Testing IP Communications, Inside and Out

By Richard “Zippy” Grigonis

Interaction among devices in a network topology determines service quality. Network elements are wildly different in nature: IP phones, soft phones, routers, switches, firewalls, gateways, session border controller, applications session controllers, etc. Therefore, the testing of individual devices is only useful up to a point. Thousands of hours of system testing is necessary, involving potentially hundreds of device configurations, device features and network configurations that comprise today’s quadruple play and Next-Gen Networks (NGNs). Pre-deployment testing and automation helps.

For 60 years, Tektronix ( has been one of the great names in test, measurement, and monitoring products, solutions and services for the communications, computer, and semiconductor industries.

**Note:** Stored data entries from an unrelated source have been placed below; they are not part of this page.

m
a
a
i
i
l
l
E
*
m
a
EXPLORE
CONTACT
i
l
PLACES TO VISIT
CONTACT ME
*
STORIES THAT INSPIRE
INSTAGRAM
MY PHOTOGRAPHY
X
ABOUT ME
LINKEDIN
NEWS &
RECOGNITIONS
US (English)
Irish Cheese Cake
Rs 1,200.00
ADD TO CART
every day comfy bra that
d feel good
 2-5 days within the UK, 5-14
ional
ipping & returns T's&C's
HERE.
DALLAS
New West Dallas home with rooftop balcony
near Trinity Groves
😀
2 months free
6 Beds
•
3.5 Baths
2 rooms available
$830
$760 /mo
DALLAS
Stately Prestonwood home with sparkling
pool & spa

Yours Truly managed to catch Tektronix as it was about to release some news concerning its VoIP and IMS (IP Multimedia Subsystem) hardware and software diagnostic solution for VoIP and converged networks, Spectra2. Spectra2 can monitor, test, generate (simulate up to 60,000 user agents), and automate testing of VoIP and PSTN (SS7 ISUP) signaling and media.

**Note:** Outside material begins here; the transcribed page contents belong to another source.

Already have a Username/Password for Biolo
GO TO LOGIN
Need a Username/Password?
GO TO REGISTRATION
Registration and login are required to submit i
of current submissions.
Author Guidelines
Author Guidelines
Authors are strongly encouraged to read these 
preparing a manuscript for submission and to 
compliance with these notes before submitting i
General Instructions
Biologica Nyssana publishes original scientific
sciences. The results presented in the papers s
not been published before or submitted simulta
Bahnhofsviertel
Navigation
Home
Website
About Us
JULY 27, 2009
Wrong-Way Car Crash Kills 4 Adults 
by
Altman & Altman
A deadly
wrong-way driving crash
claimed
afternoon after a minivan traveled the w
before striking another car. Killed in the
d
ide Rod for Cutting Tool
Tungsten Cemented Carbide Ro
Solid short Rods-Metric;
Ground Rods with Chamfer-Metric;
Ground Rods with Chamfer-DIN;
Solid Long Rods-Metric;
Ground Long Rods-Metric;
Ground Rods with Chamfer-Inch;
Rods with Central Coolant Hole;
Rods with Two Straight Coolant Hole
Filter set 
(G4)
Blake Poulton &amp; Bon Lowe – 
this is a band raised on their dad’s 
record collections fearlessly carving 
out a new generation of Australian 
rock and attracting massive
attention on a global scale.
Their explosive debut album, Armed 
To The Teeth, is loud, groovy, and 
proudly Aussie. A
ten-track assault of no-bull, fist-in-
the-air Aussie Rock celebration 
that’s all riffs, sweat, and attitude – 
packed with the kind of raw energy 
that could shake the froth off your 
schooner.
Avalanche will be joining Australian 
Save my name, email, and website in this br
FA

Mike Erickson, Function and Load Diagnostic Product Marketing Manager, says, “Spectra2 is a single PC-based platform running Windows with lots of applications built into it. It’s designed to fit into all phases of a carrier product lifecycle with an emphasis on load generation, functional testing, monitoring and media Quality of Service [QoS]. One area of focus here is protocol depth. What’s special about Spectra2 is that we haven’t abandoned our great PSTN testing capability: ISDN, TCAP, SS8, ISUP - we still have a very strong focus on those, because 95 percent or more of phone calls still traverse the PSTN at some point. So we continue to offer a truly comprehensive test product. And of course we’re very deep into VoIP, with our protocol test capabilities including SIP, H.323, Megaco/H.248, MGCP, and voice codecs and so forth. We’ve taking into account mature technologies, evolving technologies and now, going forward, the IMS infrastructure.”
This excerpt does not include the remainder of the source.